Dataset items
Segment Open
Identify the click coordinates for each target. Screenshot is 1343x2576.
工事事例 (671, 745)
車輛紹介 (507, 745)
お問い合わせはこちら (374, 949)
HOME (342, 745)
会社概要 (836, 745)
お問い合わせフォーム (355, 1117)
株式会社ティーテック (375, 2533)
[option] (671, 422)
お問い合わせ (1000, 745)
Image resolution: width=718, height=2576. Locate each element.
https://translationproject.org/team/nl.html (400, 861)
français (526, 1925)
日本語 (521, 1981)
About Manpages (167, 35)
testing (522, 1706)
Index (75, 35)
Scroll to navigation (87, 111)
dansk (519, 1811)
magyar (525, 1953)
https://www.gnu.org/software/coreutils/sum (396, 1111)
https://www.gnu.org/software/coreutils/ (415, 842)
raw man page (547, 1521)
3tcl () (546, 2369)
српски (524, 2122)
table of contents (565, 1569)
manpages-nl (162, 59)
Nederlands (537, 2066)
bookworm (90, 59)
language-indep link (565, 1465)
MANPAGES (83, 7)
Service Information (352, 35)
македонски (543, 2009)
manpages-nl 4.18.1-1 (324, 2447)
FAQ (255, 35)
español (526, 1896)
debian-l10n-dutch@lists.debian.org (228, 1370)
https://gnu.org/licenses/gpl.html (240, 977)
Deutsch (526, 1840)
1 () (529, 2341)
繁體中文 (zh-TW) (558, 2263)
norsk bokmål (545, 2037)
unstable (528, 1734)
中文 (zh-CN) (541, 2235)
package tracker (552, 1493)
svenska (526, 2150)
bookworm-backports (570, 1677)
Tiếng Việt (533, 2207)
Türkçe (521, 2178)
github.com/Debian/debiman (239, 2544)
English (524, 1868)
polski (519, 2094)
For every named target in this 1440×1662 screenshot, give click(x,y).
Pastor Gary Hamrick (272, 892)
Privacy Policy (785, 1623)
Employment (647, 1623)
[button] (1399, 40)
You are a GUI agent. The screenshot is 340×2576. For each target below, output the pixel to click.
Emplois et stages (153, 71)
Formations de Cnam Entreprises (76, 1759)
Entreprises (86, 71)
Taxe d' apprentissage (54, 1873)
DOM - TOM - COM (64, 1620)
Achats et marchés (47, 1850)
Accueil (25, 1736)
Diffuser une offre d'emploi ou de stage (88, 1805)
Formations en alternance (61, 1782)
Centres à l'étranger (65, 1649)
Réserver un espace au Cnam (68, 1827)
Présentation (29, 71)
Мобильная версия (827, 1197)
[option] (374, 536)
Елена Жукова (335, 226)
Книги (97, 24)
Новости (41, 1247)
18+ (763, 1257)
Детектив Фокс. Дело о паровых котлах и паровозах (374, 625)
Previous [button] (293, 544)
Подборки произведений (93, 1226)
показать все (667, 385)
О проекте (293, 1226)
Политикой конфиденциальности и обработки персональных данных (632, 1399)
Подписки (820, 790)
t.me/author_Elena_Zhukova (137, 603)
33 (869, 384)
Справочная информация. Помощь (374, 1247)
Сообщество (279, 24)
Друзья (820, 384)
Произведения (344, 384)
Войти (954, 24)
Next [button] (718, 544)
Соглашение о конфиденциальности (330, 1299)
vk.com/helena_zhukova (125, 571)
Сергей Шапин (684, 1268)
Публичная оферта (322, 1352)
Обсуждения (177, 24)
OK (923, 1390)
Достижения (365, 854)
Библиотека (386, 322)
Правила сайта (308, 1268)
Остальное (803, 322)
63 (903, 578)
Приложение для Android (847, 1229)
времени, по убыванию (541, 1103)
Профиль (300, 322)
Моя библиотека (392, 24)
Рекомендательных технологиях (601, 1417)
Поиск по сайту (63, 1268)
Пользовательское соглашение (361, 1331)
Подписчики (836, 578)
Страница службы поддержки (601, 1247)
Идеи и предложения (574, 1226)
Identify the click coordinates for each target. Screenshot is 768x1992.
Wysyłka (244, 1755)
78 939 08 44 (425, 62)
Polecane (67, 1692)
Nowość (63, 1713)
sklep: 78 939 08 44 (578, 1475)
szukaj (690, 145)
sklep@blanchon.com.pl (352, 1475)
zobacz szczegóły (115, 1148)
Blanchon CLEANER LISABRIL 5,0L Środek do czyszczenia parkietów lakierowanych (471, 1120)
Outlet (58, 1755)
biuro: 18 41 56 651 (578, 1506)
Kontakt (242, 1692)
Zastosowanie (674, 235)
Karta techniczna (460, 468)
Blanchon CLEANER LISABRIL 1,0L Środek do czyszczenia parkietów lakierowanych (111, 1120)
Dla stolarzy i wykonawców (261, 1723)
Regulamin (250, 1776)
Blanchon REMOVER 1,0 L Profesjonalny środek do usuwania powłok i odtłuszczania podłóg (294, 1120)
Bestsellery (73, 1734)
Segment Closed
**About this task**
Where a line of the entries contains "parkietów", report that line.

**Answer box**
Blanchon CLEANER LISABRIL 5,0L Środek do czyszczenia parkietów lakierowanych (471, 1120)
Blanchon CLEANER LISABRIL 1,0L Środek do czyszczenia parkietów lakierowanych (111, 1120)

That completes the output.